Teresa Lupo had an important point to make too. He could see that from the sudden serious look in her face.

“I hope you don’t mind me talking shop,” she went on.

“Not at all. Let me do the same. What about that material I gave you? Have you a report back from your magic machine in Rome?”

“No,” she replied grumpily.

“Ah.” He hoped there was some expression of sympathy on his face.

“Those samples you gave me were contaminated when we got them,” she complained. “You should kick a few family backsides in that lab of yours in Mestre.”

He laughed, unsure of her point. “Contaminated with what?”

She paused, as if she were hunting for the name, then said, “Ketone.”

Alberto Tosi pulled a pained face. Some of the chemicals they had to work with these days . . .

“Horrible stuff. Toxic. Highly flammable too, though very good at its job.”

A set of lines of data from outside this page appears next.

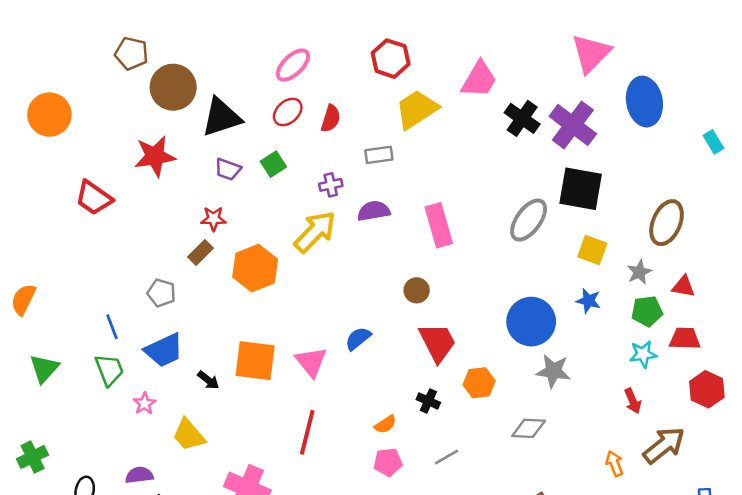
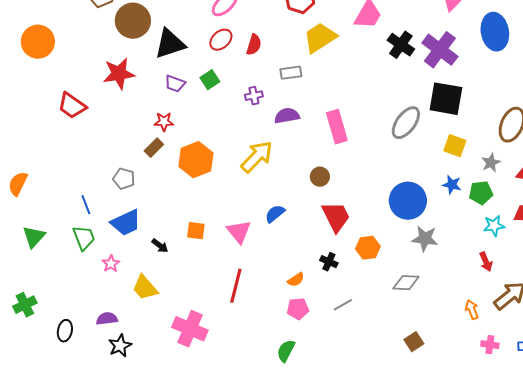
yellow arrow: (315, 232) -> (257, 157), moved
green pentagon: (647, 311) -> (481, 193), moved
orange square: (255, 361) -> (196, 231), size x0.6

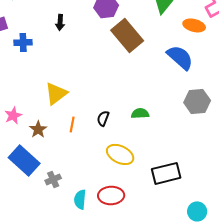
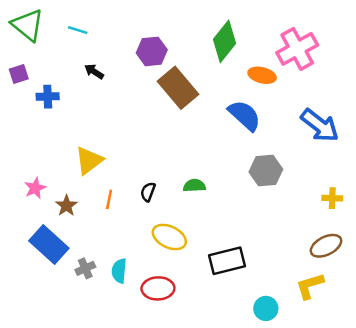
black arrow: (60, 22) -> (94, 71), turned 119
cyan semicircle: (80, 199) -> (119, 271), moved

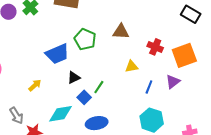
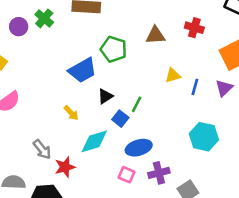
red cross: (155, 47) -> (194, 28), moved
yellow arrow: (35, 85) -> (71, 113), moved, turned 96
blue line: (149, 87) -> (195, 87), moved

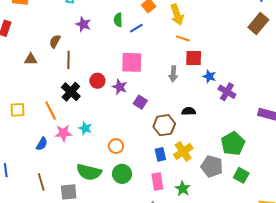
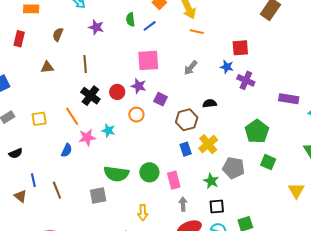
brown semicircle: (55, 41) -> (58, 34), moved
red square: (194, 58) -> (240, 48), moved
gray arrow: (173, 74) -> (191, 68), turned 42
red circle: (97, 81) -> (117, 92), moved
orange circle: (116, 146) -> (136, 115), moved
gray pentagon: (212, 166) -> (234, 168), moved
pink rectangle: (157, 181) -> (174, 180), moved
brown line: (41, 182) -> (57, 190), moved

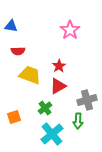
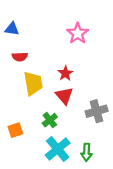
yellow trapezoid: (30, 75) -> (33, 83), turned 60
red triangle: (58, 86) -> (64, 96), turned -42
green arrow: (78, 121) -> (87, 152), moved

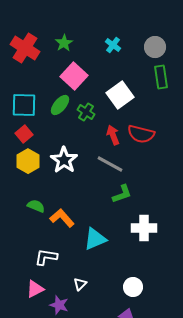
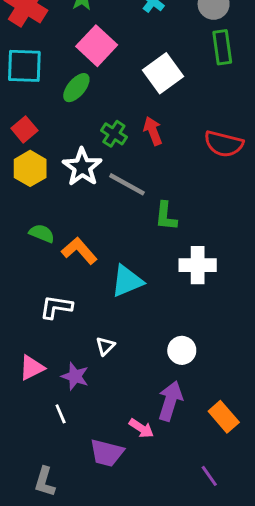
cyan square: (24, 105) -> (24, 66), moved
green cross: (86, 112) -> (114, 134), moved
red semicircle: (141, 134) -> (224, 144), moved
gray line: (110, 164) -> (127, 184), moved
green L-shape: (122, 194) -> (166, 216), turned 115
pink triangle: (35, 289) -> (32, 368), moved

He sighed. Sometimes you had to tell the truth. There really was no point in beating about the bush.

“I must confess something, Teresa. The samples I gave you were just that. Samples. The lab in Mestre did nothing to them. Nothing. As I endeavoured to explain when we first met, this was a closed case. There seemed no reason. What you had was what came straight from the foundry over there.”